Thursday, November 06, 2008

 

Obama gives us the opportunity for change


by Larry Geller

. . .  but first he has to break his campaign promises.

Here’s a letter from William F. Brabenec to Danny Schechter that appeared in his emailing today (and here):

"Yesterday wasn't an election for a new president.

For most Americans, black skin had little to do with the event.

Yesterday was a revolt.

Tuesday was a classic revolution.

Instead of muskets firing powder and shot, Americans Tuesday fired their .50 caliber ballots. They stormed the precincts and raised the original American flag over every polling booth in the land.

Americans revolted against Corporate America and against Wall Street and against the Federal Reserve and against Big Pharm and against the Power Elite and against Big Money and against all the social leaches who suck the financial blood from the 95% of people in this great land who struggle every day to live.

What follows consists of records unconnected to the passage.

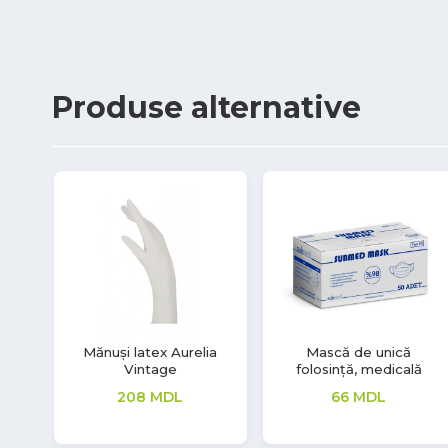
Produse
alternative
7%
.
Mănuși latex Grip Light
Mănuși latex Soft Touch
277
MDL
139
MDL
129
MDL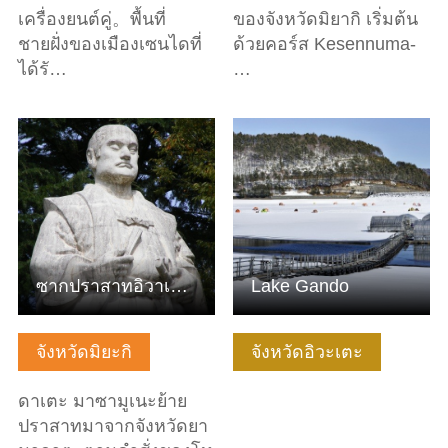
เครื่องยนต์คู่。พื้นที่
ของจังหวัดมิยากิ เริ่มต้น
ชายฝั่งของเมืองเซนไดที่
ด้วยคอร์ส Kesennuma-
ได้รั…
…
ดูข้อมูลพื้นฐาน
ดูข้อมูลพื้นฐาน
ซากปราสาทอิวาเดยามะ (สวนชิโรยามะ)
Lake Gando
จังหวัดมิยะกิ
จังหวัดอิวะเตะ
ดาเตะ มาซามูเนะย้าย
ปราสาทมาจากจังหวัดยา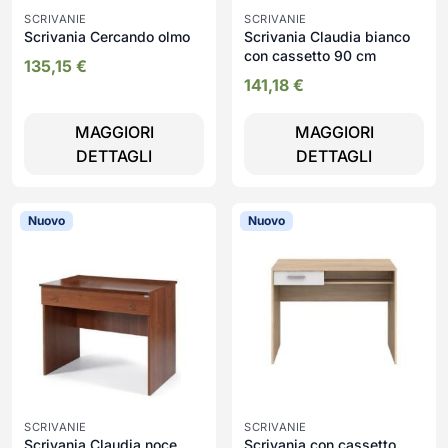
SCRIVANIE
SCRIVANIE
Scrivania Cercando olmo
Scrivania Claudia bianco
con cassetto 90 cm
135,15
€
141,18
€
MAGGIORI
MAGGIORI
DETTAGLI
DETTAGLI
Nuovo
Nuovo
SCRIVANIE
SCRIVANIE
Scrivania Claudia noce
Scrivania con cassetto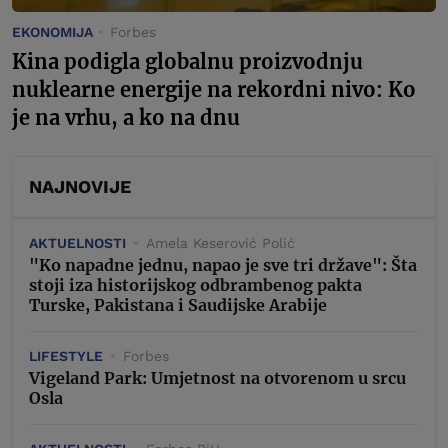
EKONOMIJA
Forbes
Kina podigla globalnu proizvodnju
nuklearne energije na rekordni nivo: Ko
je na vrhu, a ko na dnu
NAJNOVIJE
AKTUELNOSTI
Amela Keserović Polić
"Ko napadne jednu, napao je sve tri države": Šta
stoji iza historijskog odbrambenog pakta
Turske, Pakistana i Saudijske Arabije
LIFESTYLE
Forbes
Vigeland Park: Umjetnost na otvorenom u srcu
Osla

Americans didn't vote for President Obama because he was black. Americans didn't really vote for a president. They revolted - once again - to be free.

O say, can you see our flag finally flying without the dollar signs of corporatism in place of the stars! Without the banner of Empire flying over the White House! It's been a long time coming. But it's here.

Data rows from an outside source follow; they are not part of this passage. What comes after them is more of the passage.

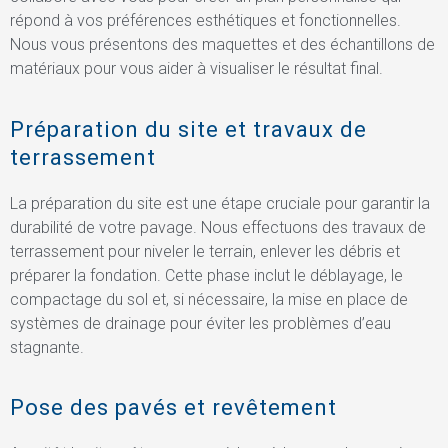
répond à vos préférences esthétiques et fonctionnelles.
Nous vous présentons des maquettes et des échantillons de
matériaux pour vous aider à visualiser le résultat final.
Préparation du site et travaux de
terrassement
La préparation du site est une étape cruciale pour garantir la
durabilité de votre pavage. Nous effectuons des travaux de
terrassement pour niveler le terrain, enlever les débris et
préparer la fondation. Cette phase inclut le déblayage, le
compactage du sol et, si nécessaire, la mise en place de
systèmes de drainage pour éviter les problèmes d’eau
stagnante.
Pose des pavés et revêtement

Now, let's put our house in order and clean, reload and cock our ballots for the next attack.

And there will be a next one.”

It was really wonderful. I let myself be happy, even euphoric, a whole day yesterday. Barack Obama elected president! Really, cause for celebration. At the same time, unlike young people who accept this great milestone quite easily, I found myself concerned that Obama make it safely to inauguration day. Because really, there are those who are not celebrating, and a few who are likely to be hatching plots against his life.

I tried to remember where I was on April 4, 1968, when Martin Luther King was assassinated. It was in the evening, so most likely I was home, but in those days I often worked late. I just can’t remember.

I know where I was when the Rodney King verdict came down (young folks can google for the history). It was another April day, April 29, 1992. Los Angeles was in flames when an all-white jury acquitted police officers accused of beating black motorist Rodney King. I was visiting New York, and businesses were shutting down early, afraid that the rioting would spread from LA to other cities. A friend and I did an intervention at a New York City school to give the students a chance to express their anger and outrage in a safe way. We were accosted on the subway later, and my mind is blank on how I talked our way out of likely harm. Even right after the incident, I couldn’t remember what it was that I said, but training sure paid off!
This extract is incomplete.